Saturday, February 7, 2009

Onward to the Village of Louis


The ragged Hound, neither Grey nor any other discernible colour, rode us (not the converse) south. The scent of urine and cologne-to-cover body odour was somewhat overpowering, but we found solace in fits of sleep in the unreclineable seats made of human skin. They weren't really human skin.

A half-day later, when we finally reached Louis Village we didst hike a great ways down the not-so-winding streets to find dearest Melissa's home. She lives with Arnold Schwarzenegger, in dog form.

Melissa served us a great dinner of fowl strangled, skinned and slaughtered by her very hand. She was gracious enough to let me chew upon the beak, by far the tastiest morsel. In our next days we explored, somewhat, the city, visiting the Louis Village Game Shop where the proprietor didst don us with fine shirts crafted by his very hand.

Our show with The King of Vessa, Peter of Fosco and the most-esteemed Kentucky Prophet! went off with not a hitch, aside from a full mug of beer flung back and forth between the Prophet and our Caretaker Melissa. Oh the vagaries alcohol will take one too, but after the undying strings of explicatives, etc, a stagnant sort of peace took hold and we departed into the night...Melissa to her chalet, We, the Prophet, our dear friend Matteo and company to an all-night pizza establishment.

Thank you all characters and subjects of King Louis, for what you have done for us.

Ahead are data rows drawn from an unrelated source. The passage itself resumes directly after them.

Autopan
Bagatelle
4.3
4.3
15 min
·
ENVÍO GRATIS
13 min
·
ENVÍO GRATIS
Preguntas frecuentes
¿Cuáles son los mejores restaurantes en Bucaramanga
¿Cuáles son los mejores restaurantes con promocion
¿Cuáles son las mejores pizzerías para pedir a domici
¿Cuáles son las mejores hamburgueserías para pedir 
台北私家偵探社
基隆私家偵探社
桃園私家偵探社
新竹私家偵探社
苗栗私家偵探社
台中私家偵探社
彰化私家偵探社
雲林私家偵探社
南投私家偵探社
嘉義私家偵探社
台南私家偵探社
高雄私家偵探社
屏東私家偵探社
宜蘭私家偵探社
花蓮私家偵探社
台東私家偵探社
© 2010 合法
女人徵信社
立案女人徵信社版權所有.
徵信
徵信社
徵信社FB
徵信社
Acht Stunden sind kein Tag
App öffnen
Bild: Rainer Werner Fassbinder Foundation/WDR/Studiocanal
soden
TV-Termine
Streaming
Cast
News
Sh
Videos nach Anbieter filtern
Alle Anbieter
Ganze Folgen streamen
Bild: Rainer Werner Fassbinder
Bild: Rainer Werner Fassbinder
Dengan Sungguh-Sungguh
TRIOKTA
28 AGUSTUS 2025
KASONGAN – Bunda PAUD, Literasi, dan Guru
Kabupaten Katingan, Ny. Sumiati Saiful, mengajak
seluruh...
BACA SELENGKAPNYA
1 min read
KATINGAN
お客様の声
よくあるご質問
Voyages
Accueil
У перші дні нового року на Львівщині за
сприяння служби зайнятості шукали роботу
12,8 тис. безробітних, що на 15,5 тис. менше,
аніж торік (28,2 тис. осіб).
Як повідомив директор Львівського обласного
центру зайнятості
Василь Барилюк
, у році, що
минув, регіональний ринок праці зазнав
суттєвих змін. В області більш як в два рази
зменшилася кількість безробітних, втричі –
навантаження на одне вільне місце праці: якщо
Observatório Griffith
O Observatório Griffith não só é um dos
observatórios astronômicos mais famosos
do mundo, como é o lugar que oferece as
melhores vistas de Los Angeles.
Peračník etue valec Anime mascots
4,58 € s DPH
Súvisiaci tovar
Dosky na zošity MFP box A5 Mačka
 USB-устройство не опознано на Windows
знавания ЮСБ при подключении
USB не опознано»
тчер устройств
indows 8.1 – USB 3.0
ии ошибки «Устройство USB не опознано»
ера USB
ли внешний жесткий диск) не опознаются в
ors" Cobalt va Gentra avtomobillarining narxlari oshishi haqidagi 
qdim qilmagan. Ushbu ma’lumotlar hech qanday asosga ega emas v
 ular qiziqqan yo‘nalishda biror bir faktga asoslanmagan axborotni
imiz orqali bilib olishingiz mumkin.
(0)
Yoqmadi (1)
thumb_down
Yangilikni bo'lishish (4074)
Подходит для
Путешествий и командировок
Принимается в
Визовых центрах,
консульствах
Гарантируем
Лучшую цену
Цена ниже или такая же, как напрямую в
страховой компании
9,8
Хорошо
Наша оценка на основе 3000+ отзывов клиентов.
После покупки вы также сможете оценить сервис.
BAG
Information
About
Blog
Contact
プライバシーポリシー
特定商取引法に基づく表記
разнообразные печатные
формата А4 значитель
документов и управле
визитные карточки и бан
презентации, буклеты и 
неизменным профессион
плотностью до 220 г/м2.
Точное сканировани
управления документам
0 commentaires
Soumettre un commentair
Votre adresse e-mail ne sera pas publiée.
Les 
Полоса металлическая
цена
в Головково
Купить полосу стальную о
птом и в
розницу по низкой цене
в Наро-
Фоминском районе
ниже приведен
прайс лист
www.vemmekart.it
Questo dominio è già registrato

We owe you not only our lives, but a fair deal of money that we "borrowed" while you were not paying much attention.

I didst have a brief romantic entanglement as well with a gentleman cursed with a most odd ailment. At precisely four every day, he would turn to bronze. Depending on his mood at that moment of transition, however, one should be prepared for a long night of solid loving.